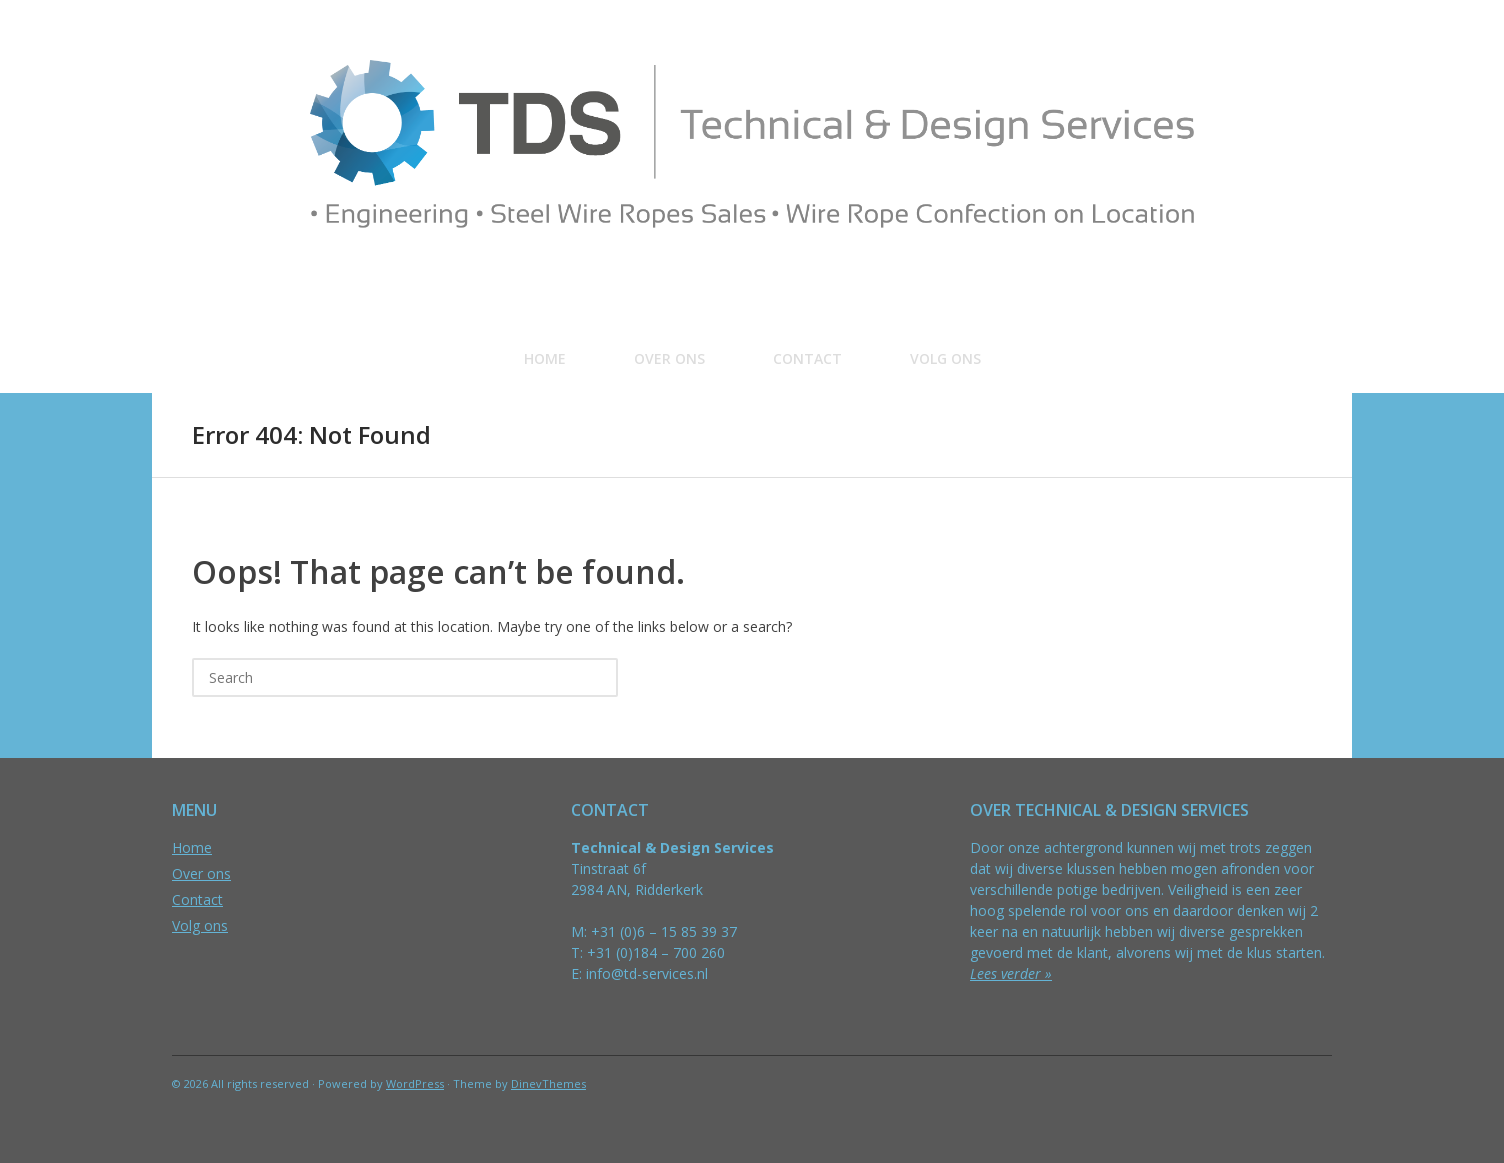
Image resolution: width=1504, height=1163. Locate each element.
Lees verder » (1011, 973)
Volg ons (945, 358)
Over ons (669, 358)
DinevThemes (548, 1083)
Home (545, 358)
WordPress (415, 1083)
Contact (807, 358)
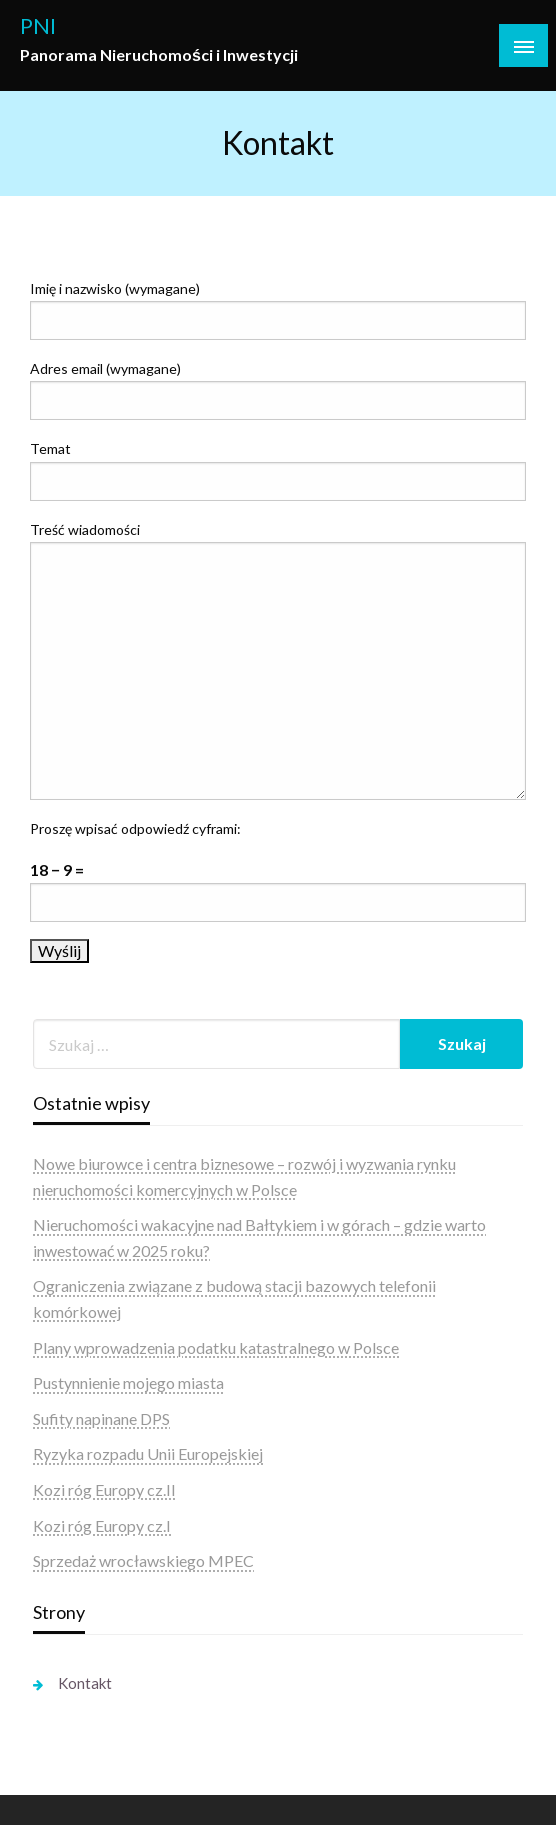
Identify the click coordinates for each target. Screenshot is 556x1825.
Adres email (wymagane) (278, 390)
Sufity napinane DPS (101, 1418)
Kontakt (85, 1683)
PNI (38, 26)
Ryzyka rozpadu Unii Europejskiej (148, 1453)
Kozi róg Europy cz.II (104, 1489)
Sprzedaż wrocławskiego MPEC (143, 1560)
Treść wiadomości (278, 660)
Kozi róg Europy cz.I (102, 1525)
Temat (278, 470)
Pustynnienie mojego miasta (128, 1382)
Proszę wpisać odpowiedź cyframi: (135, 828)
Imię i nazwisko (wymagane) (278, 310)
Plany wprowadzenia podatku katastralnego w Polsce (216, 1347)
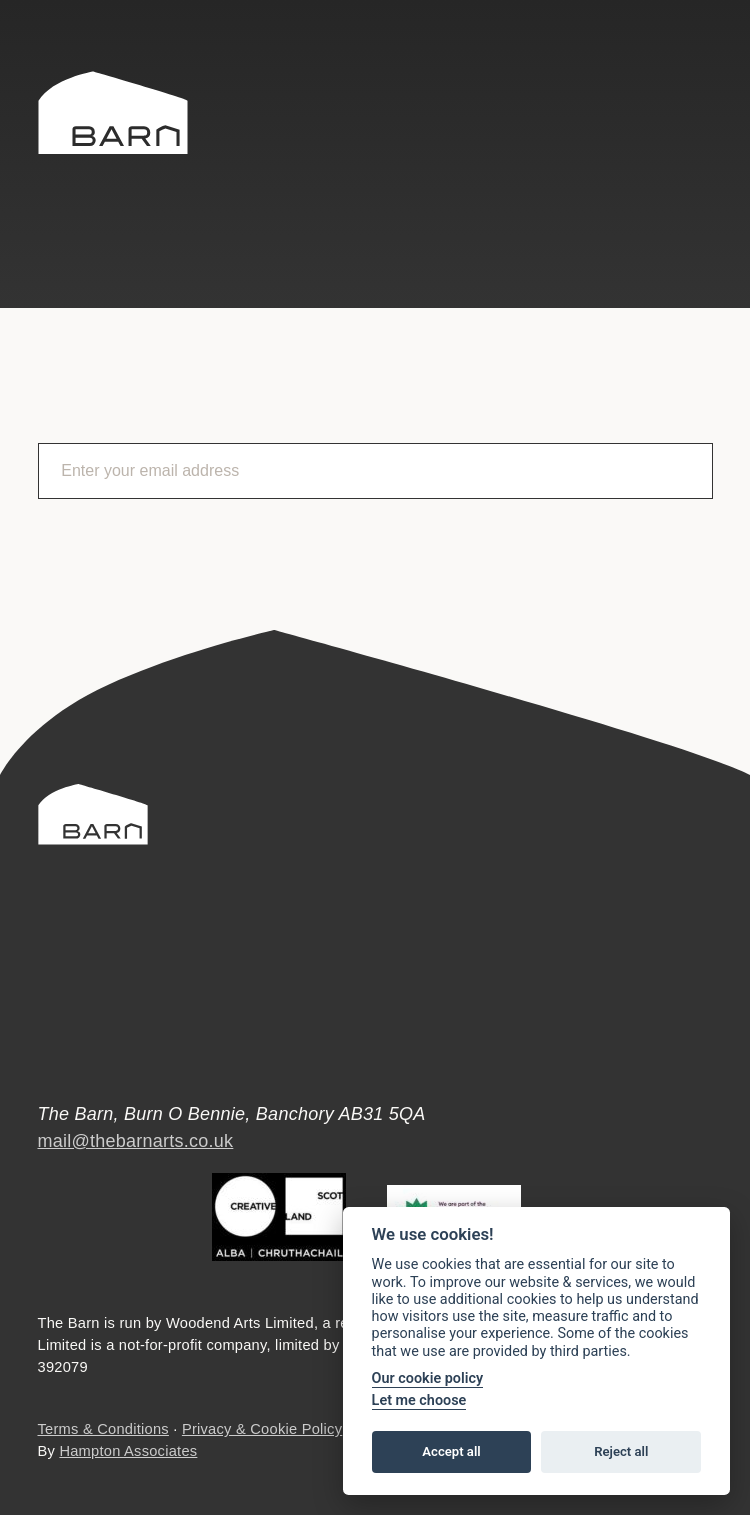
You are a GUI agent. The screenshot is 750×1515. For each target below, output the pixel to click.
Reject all (621, 1451)
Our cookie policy (428, 1378)
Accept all (451, 1451)
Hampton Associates (128, 1451)
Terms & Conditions (103, 1429)
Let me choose (419, 1400)
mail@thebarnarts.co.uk (136, 1141)
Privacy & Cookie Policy (262, 1429)
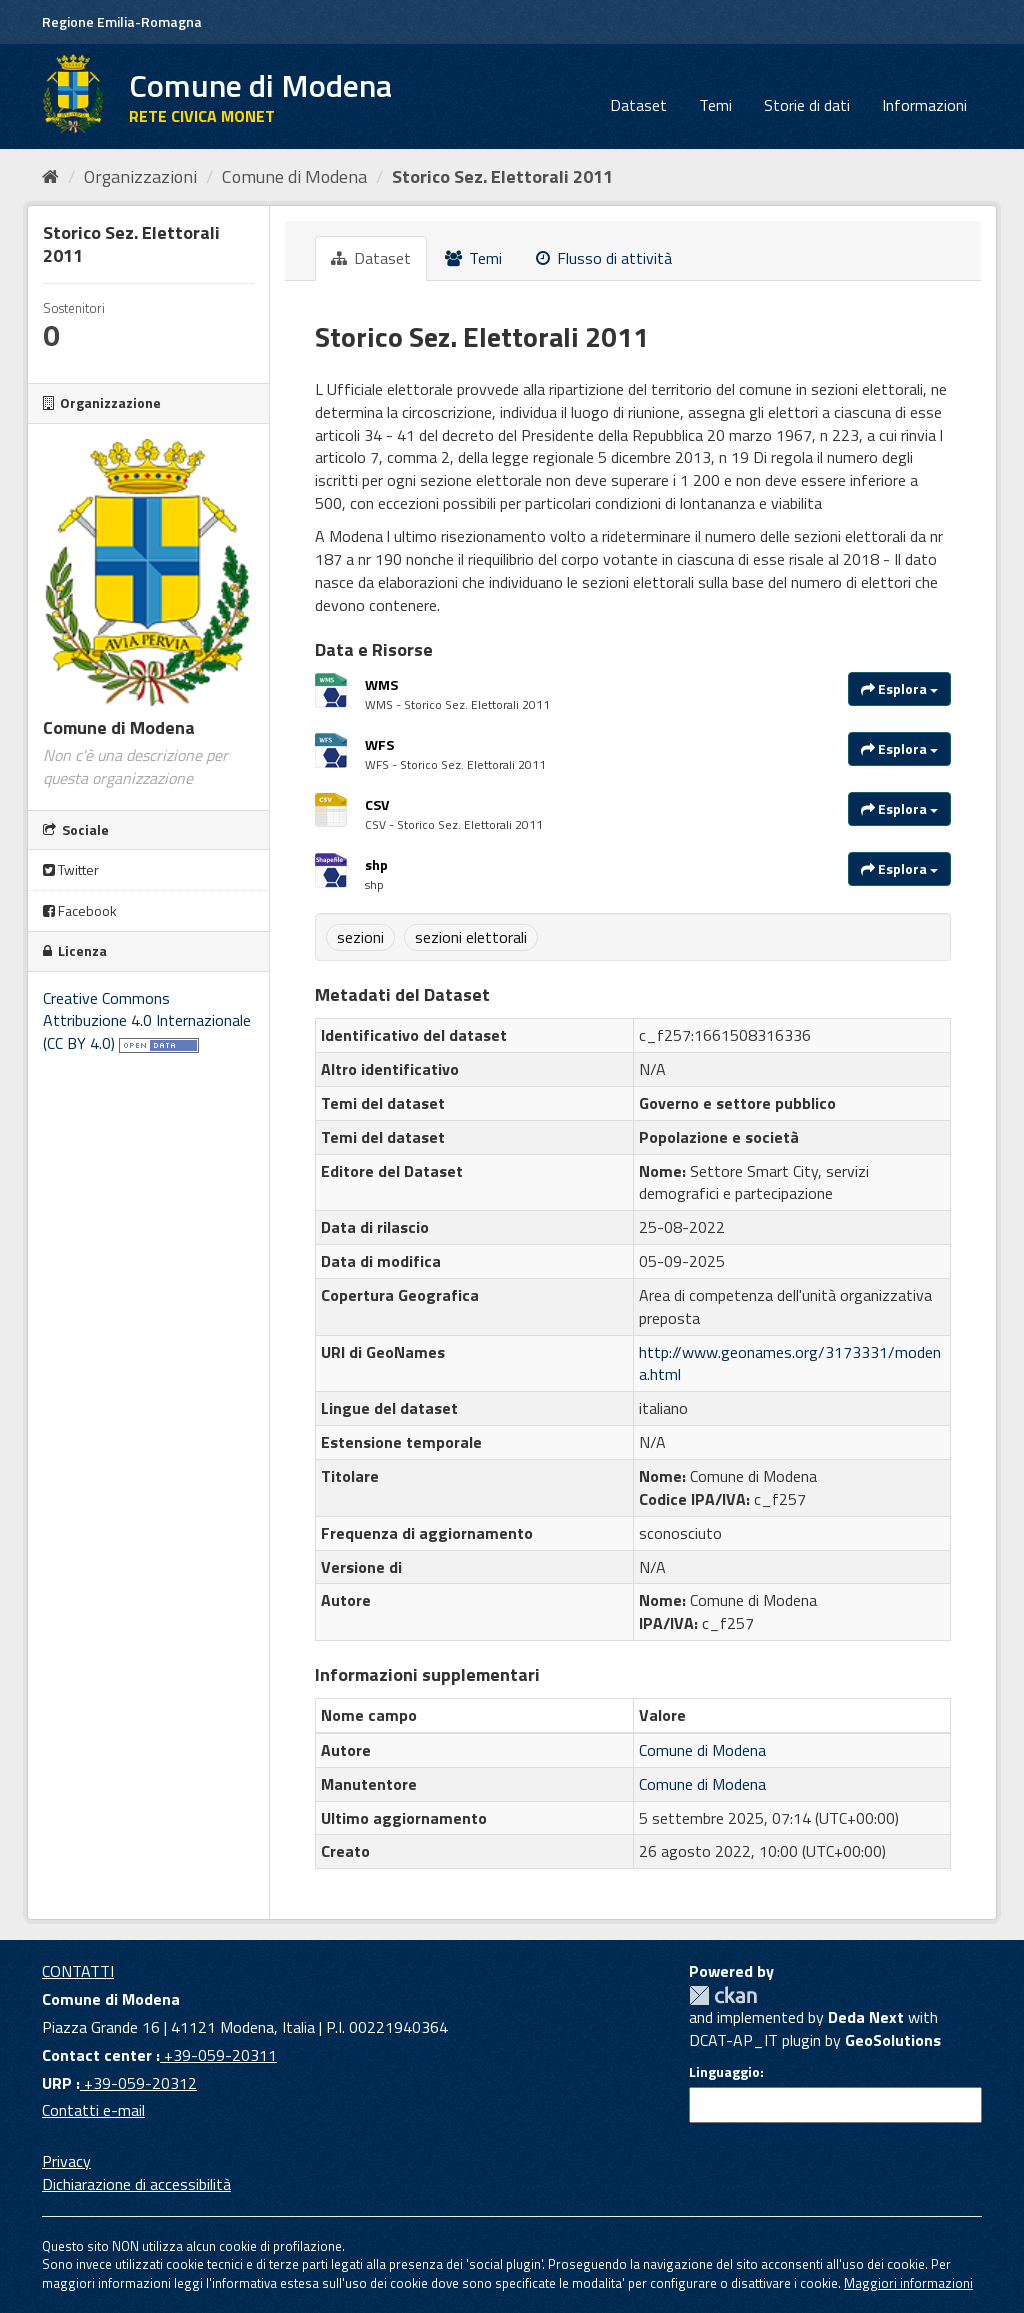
* * * *
**Problem requirements:** Lines holding the string "click" must be copied out of the entries above.

**Solution:**
Identify the click coordinates for each target. Screenshot is 556x1825.
You are a GUI agent. The screenshot is 750×1515. For each target below, output the pixel to click.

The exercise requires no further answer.